A Diamond Among Ogres

dmndI usually go about my life keeping to myself.  I see other people but I don’t really look at them.

Ever since I was a kid, I had a low sense of self-esteem.  I felt ugly because nobody else would ever look at me.  They still don’t look at me but as I said before, I don’t look at others either.  Apparently this is a common practice among the Humans.  We all mill about in our self-absorbed state either lost in our own head or in our cell phone.  But I digress.

Today I stood in various check-out lines doing my weekend-cram shopping like the other 7 billion people on this planet locked into the matrix of the daily grind.  I looked around at the girls I see looking for a hint of what I might consider to be beauty.  I realized that I spent 47 years being an ogre amongst royalty yet if I really look closely.  I’m just an ogre among ogres.  In fact, In comparison, I might actually be a diamond.  Let’s not digress into the frustrating fact that girls don’t look at me at all.  I still haven’t figured that out.  I guess I’m and invisible diamond.  That’t the rarest type.

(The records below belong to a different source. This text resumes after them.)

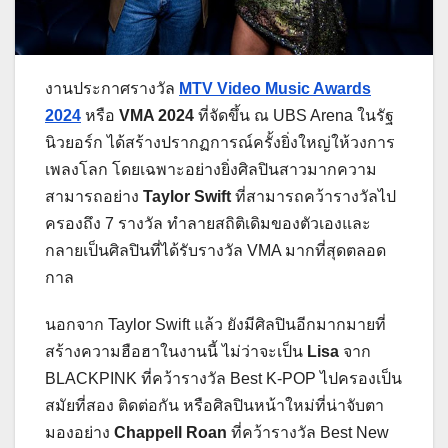
งานประกาศรางวัล
MTV Video Music Awards
2024
หรือ
VMA 2024
ที่จัดขึ้น ณ UBS Arena ในรัฐ
นิวยอร์ก ได้สร้างปรากฏการณ์ครั้งยิ่งใหญ่ให้วงการ
เพลงโลก โดยเฉพาะอย่างยิ่งศิลปินสาวมากความ
สามารถอย่าง
Taylor Swift
ที่สามารถคว้ารางวัลไป
ครองถึง 7 รางวัล ทำลายสถิติเดิมของตัวเองและ
กลายเป็นศิลปินที่ได้รับรางวัล VMA มากที่สุดตลอด
กาล
นอกจาก Taylor Swift แล้ว ยังมีศิลปินอีกมากมายที่
สร้างความฮือฮาในงานนี้ ไม่ว่าจะเป็น
Lisa
จาก
BLACKPINK ที่คว้ารางวัล Best K-POP ไปครองเป็น
สมัยที่สอง ติดต่อกัน หรือศิลปินหน้าใหม่ที่น่าจับตา
มองอย่าง
Chappell Roan
ที่คว้ารางวัล Best New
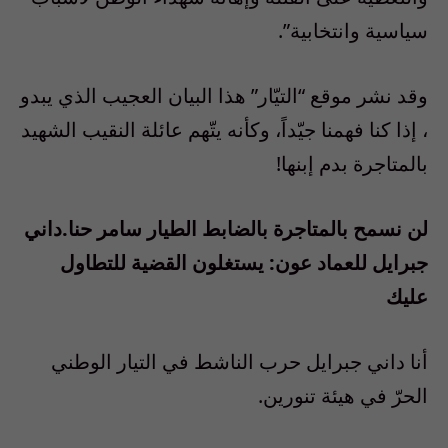
سياسية وانتخابية”.
وقد نشر موقع “التيّار” هذا البيان العجيب الذي يبدو
، إذا كنا فهمنا جيّداً، وكأنه يتّهم عائلة النقيب الشهيد
بالمتاجرة بدم إبنها!
لن نسمح بالمتاجرة بالضابط الطيار سامر حنا.داني
جبرايل للعماد عون: يستغلون القضية للتطاول
عليك
أنا داني جبرايل حرب الناشط في التيار الوطني
الحرّ في هيئة تنورين.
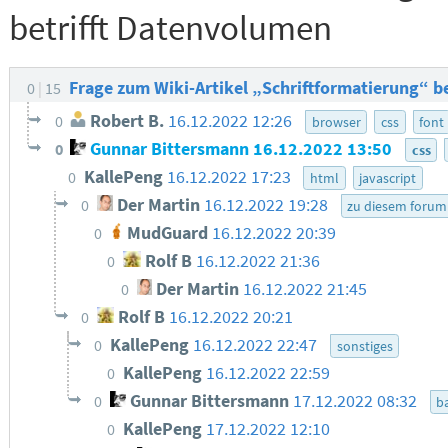
betrifft Datenvolumen
Frage zum Wiki-Artikel „Schriftformatierung“ b
0
15
Robert B.
16.12.2022 12:26
0
browser
css
font
Gunnar Bittersmann
16.12.2022 13:50
0
css
KallePeng
16.12.2022 17:23
0
html
javascript
Der Martin
16.12.2022 19:28
0
zu diesem forum
MudGuard
16.12.2022 20:39
0
Rolf B
16.12.2022 21:36
0
Der Martin
16.12.2022 21:45
0
Rolf B
16.12.2022 20:21
0
KallePeng
16.12.2022 22:47
0
sonstiges
KallePeng
16.12.2022 22:59
0
Gunnar Bittersmann
17.12.2022 08:32
0
ba
KallePeng
17.12.2022 12:10
0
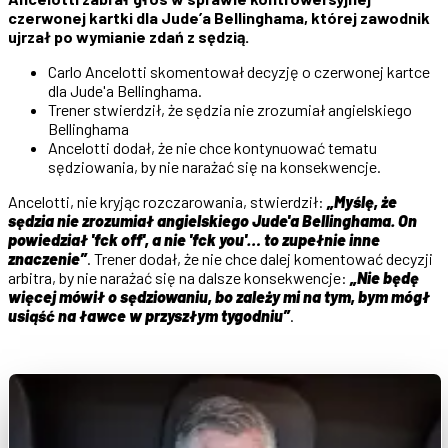
czerwonej kartki dla Jude’a Bellinghama, której zawodnik
ujrzał po wymianie zdań z sędzią.
Carlo Ancelotti skomentował decyzję o czerwonej kartce
dla Jude'a Bellinghama.
Trener stwierdził, że sędzia nie zrozumiał angielskiego
Bellinghama
Ancelotti dodał, że nie chce kontynuować tematu
sędziowania, by nie narażać się na konsekwencje.
Ancelotti, nie kryjąc rozczarowania, stwierdził:
„Myślę, że
sędzia nie zrozumiał angielskiego Jude'a Bellinghama. On
powiedział 'fck off', a nie 'fck you'… to zupełnie inne
znaczenie”
. Trener dodał, że nie chce dalej komentować decyzji
arbitra, by nie narażać się na dalsze konsekwencje:
„Nie będę
więcej mówił o sędziowaniu, bo zależy mi na tym, bym mógł
usiąść na ławce w przyszłym tygodniu”
.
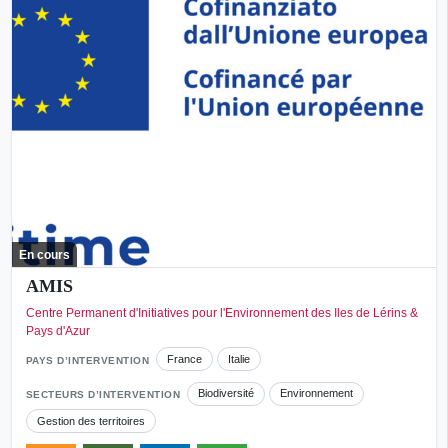
En cours
AMIS
Centre Permanent d'Initiatives pour l'Environnement des Iles de Lérins &
Pays d'Azur
France
Italie
PAYS D’INTERVENTION
Biodiversité
Environnement
SECTEURS D’INTERVENTION
Gestion des territoires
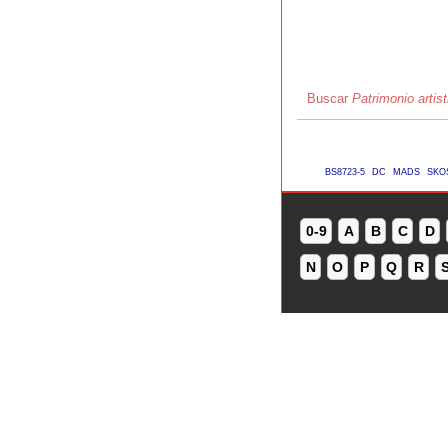
Buscar
Patrimonio arti
BS8723-5
DC
MADS
SKO
0-9
A
B
C
D
N
O
P
Q
R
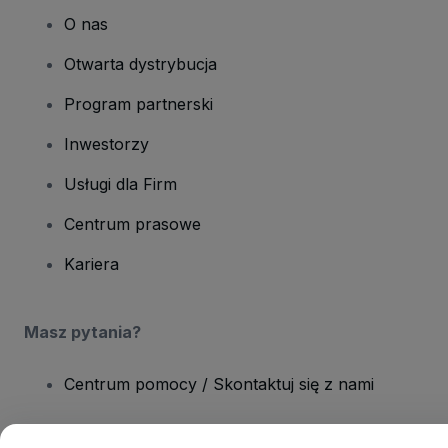
O nas
Otwarta dystrybucja
Program partnerski
Inwestorzy
Usługi dla Firm
Centrum prasowe
Kariera
Masz pytania?
Centrum pomocy / Skontaktuj się z nami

Now don’t get me wrong.  I’m not one of those high-on-myself types that can only be attracted to a young, beautiful princess.  In fact, just the opposite.  I feel far more attracted to female ogres than princesses.  The strange part is that among all the ogresses I see, I feel no physical attraction.  San Antonio is a city full of gross people.  I hate to be racist but with such a high population of hispanics here, the people all look like they were beaten with the ugly stick.

It’s not just the outside I look at.  I can handle the exterior ugly.  I see by their actions that they are ugly on the inside.  When I see a physically beautiful girl I think:  What a bitch!   She looks self-absorbed and high maintenance.   When I see hispanic girls trying to look pretty I think: Slut.  You know she’s doing any guy who comes along.  Wearing those tiny short shorts on those fat clumpy legs.

I’ve rambled on so long now I don’t even know what my point was.  This post just turned into a rant.  Well, you’ve got to let it out sometimes and you will often learn something about yourself.